WORK INSTRUCTION:
Look through the lines below for the word "sich", and copy every line that has it.

↓↓↓

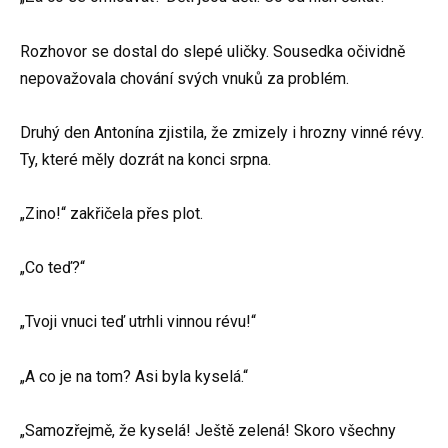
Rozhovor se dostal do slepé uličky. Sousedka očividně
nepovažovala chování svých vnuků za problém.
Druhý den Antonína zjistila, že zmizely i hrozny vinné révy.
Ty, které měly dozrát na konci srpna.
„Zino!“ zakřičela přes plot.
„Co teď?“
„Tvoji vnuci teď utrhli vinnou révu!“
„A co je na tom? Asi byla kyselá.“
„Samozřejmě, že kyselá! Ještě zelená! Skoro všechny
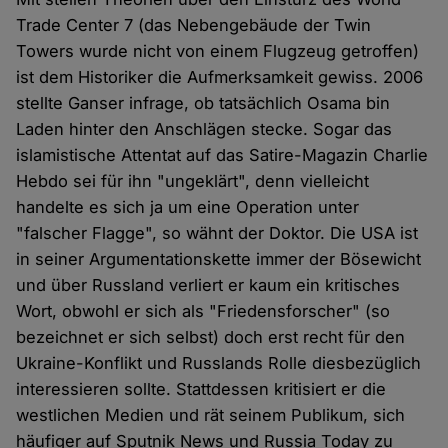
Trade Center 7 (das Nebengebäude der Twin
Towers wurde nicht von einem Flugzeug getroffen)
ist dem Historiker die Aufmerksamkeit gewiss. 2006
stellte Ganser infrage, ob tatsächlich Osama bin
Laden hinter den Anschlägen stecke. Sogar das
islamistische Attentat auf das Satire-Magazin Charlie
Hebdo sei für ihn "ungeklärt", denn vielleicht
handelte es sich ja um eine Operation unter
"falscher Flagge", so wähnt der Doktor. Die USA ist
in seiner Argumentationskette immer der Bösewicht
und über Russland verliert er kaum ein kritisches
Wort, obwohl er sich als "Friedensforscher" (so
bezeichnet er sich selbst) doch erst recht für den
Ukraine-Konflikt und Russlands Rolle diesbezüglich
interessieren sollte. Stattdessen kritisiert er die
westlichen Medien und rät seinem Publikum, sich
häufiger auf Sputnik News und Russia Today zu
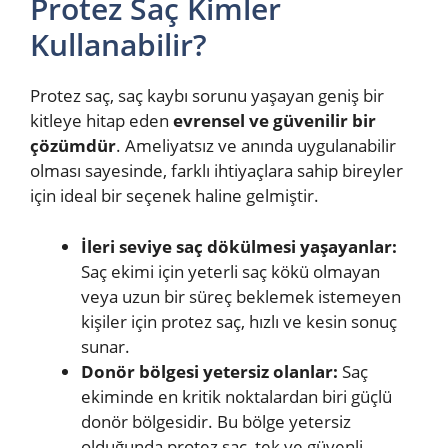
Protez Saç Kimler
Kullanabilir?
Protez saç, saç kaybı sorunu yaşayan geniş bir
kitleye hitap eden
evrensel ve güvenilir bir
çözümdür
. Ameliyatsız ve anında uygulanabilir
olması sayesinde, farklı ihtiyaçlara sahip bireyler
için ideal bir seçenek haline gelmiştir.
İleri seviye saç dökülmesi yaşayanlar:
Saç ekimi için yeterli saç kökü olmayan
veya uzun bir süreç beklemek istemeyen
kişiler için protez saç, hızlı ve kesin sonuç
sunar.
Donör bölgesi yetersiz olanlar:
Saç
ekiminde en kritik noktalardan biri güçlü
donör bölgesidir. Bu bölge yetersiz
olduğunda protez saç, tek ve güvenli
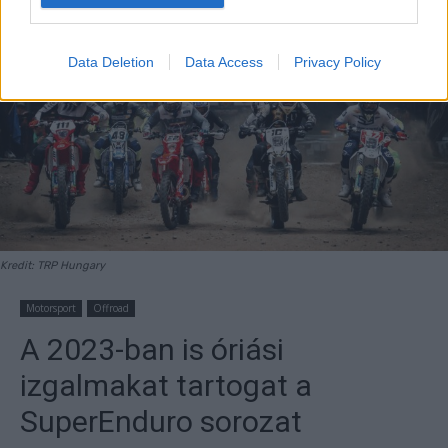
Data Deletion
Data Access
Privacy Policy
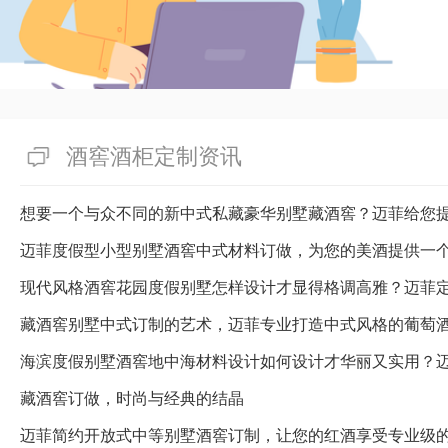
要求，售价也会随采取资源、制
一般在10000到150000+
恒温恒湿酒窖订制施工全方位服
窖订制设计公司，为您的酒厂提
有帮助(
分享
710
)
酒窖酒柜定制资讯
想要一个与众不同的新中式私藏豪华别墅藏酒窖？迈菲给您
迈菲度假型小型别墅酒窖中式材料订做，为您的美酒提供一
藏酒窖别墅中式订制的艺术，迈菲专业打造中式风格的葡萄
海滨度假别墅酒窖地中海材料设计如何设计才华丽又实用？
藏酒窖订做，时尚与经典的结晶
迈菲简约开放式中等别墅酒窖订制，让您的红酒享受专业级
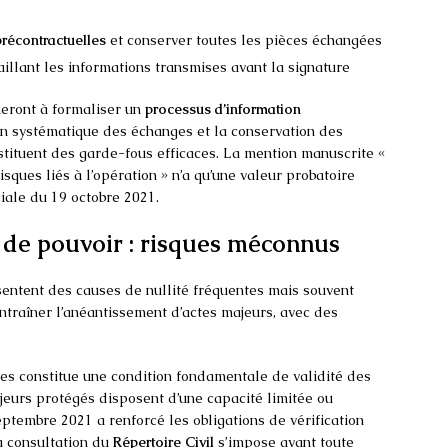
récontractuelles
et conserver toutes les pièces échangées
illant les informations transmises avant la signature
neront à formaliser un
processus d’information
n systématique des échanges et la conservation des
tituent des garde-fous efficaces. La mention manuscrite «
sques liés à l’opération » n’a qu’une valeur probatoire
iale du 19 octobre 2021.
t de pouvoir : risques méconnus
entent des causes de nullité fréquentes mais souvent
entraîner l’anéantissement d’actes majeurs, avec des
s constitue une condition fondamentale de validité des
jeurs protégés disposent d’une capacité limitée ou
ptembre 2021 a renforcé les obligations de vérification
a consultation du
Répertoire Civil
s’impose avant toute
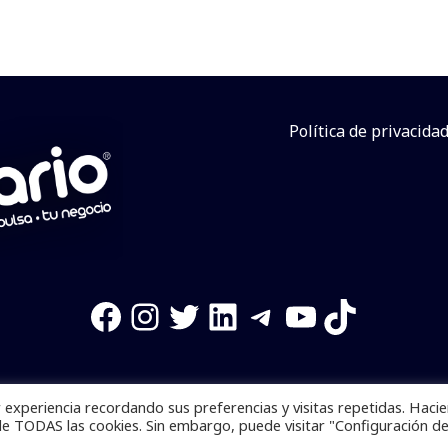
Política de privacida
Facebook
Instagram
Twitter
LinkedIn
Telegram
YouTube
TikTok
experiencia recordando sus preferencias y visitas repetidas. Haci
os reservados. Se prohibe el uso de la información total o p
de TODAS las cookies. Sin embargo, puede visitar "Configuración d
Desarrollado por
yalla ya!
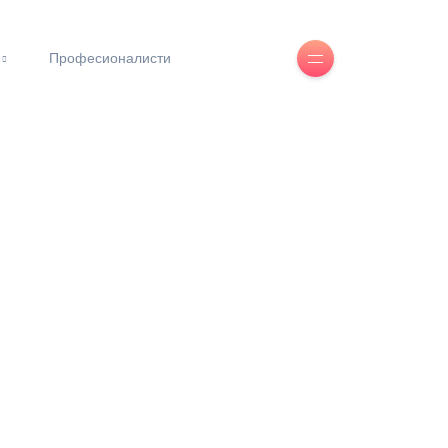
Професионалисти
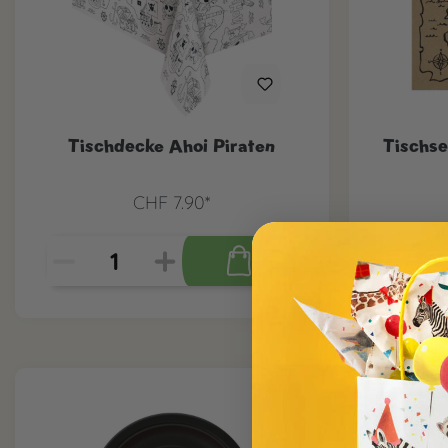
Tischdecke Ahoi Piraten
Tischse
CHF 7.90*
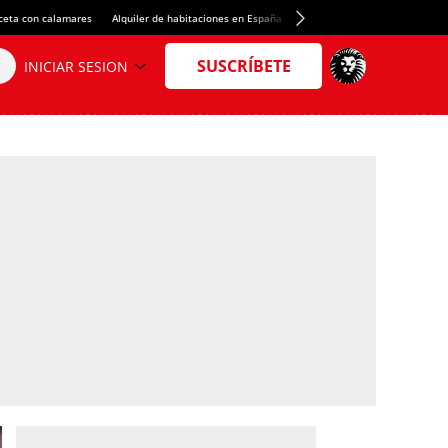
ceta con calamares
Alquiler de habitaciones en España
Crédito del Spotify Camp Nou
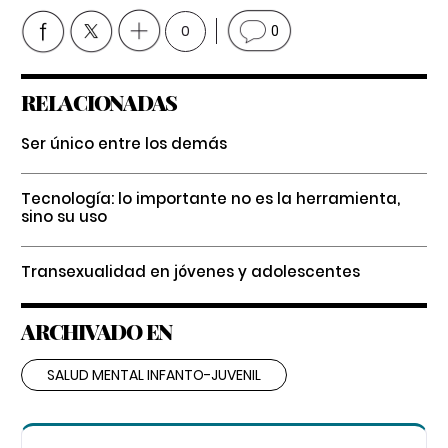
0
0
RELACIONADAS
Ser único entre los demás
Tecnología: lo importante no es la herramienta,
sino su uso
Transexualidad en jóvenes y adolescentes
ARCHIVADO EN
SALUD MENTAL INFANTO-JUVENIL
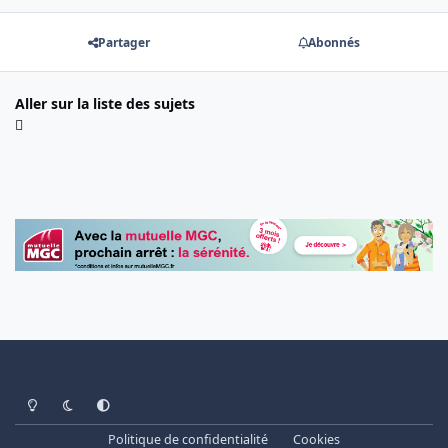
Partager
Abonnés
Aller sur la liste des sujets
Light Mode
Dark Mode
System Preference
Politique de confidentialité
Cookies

↑↑↑

OUTPUT OF THE EXERCISE:
handelte es sich ja um eine Operation unter
Wort, obwohl er sich als "Friedensforscher" (so
bezeichnet er sich selbst) doch erst recht für den
westlichen Medien und rät seinem Publikum, sich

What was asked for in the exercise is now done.